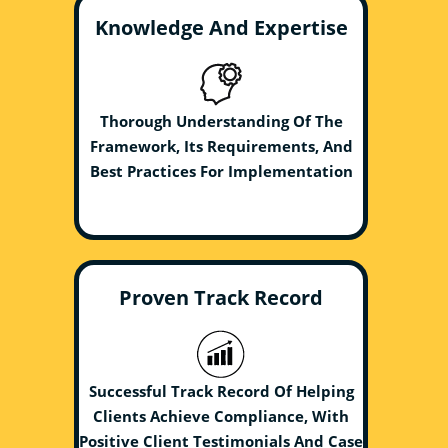
Knowledge And Expertise
Thorough Understanding Of The
Framework, Its Requirements, And
Best Practices For Implementation
Proven Track Record
Successful Track Record Of Helping
Clients Achieve Compliance, With
Positive Client Testimonials And Case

--

**Task brief**
Pictures are to be left out; the listing above is otherwise to be copied exactly.

**Response to this exercise**
Knowledge And Expertise
Thorough Understanding Of The
Framework, Its Requirements, And
Best Practices For Implementation
Proven Track Record
Successful Track Record Of Helping
Clients Achieve Compliance, With
Positive Client Testimonials And Case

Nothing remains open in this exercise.